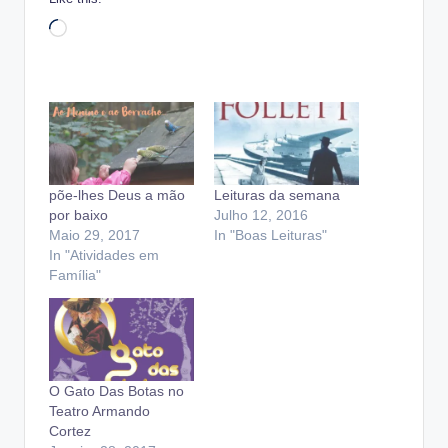
Loading…
põe-lhes Deus a mão
Leituras da semana
por baixo
Julho 12, 2016
Maio 29, 2017
In "Boas Leituras"
In "Atividades em
Família"
O Gato Das Botas no
Teatro Armando
Cortez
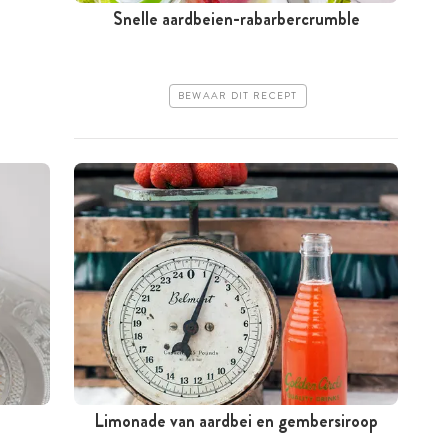
Snelle aardbeien-rabarbercrumble
BEWAAR DIT RECEPT
Limonade van aardbei en gembersiroop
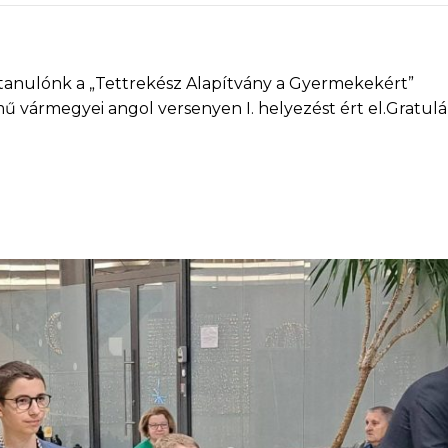
 tanulónk a „Tettrekész Alapítvány a Gyermekekért”
mű vármegyei angol versenyen I. helyezést ért el.Gratul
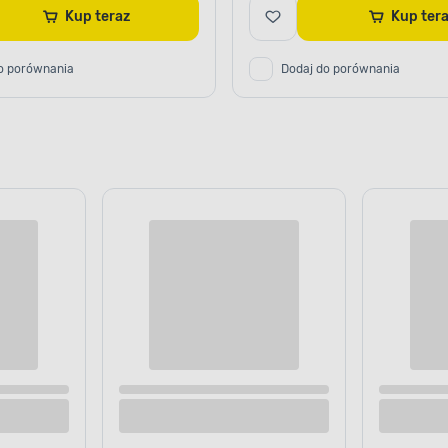
Kup teraz
Kup te
o porównania
Dodaj do porównania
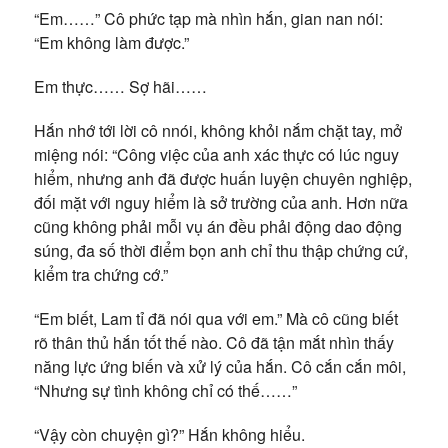
“Em……” Cô phức tạp mà nhìn hắn, gian nan nói:
“Em không làm được.”
Em thực…… Sợ hãi……
Hắn nhớ tới lời cô nnói, không khỏi nắm chặt tay, mở
miệng nói: “Công việc của anh xác thực có lúc nguy
hiểm, nhưng anh đã được huấn luyện chuyên nghiệp,
đối mặt với nguy hiểm là sở trường của anh. Hơn nữa
cũng không phải mỗi vụ án đều phải động dao động
súng, đa số thời điểm bọn anh chỉ thu thập chứng cứ,
kiểm tra chứng cớ.”
“Em biết, Lam tỉ đã nói qua với em.” Mà cô cũng biết
rõ thân thủ hắn tốt thế nào. Cô đã tận mắt nhìn thấy
năng lực ứng biến và xử lý của hắn. Cô cắn cắn môi,
“Nhưng sự tình không chỉ có thế……”
“Vậy còn chuyện gì?” Hắn không hiểu.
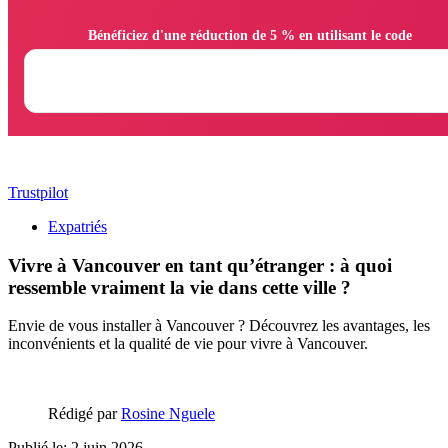
                Bénéficiez d'une réduction de 5 % en utilisant le code

Trustpilot
Expatriés
Vivre à Vancouver en tant qu’étranger : à quoi
ressemble vraiment la vie dans cette ville ?
Envie de vous installer à Vancouver ? Découvrez les avantages, les
inconvénients et la qualité de vie pour vivre à Vancouver.
Rédigé par
Rosine Nguele
Publié le: 2 juin 2026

=====

WHAT TO WORK ON
Exactly the lines from the one holding "Bénéficiez d'une réduction" to the final line of the listing, both included, must make up the answer.

SOLUTION FOR THIS TASK
                Bénéficiez d'une réduction de 5 % en utilisant le code

Trustpilot
Expatriés
Vivre à Vancouver en tant qu’étranger : à quoi
ressemble vraiment la vie dans cette ville ?
Envie de vous installer à Vancouver ? Découvrez les avantages, les
inconvénients et la qualité de vie pour vivre à Vancouver.
Rédigé par
Rosine Nguele
Publié le: 2 juin 2026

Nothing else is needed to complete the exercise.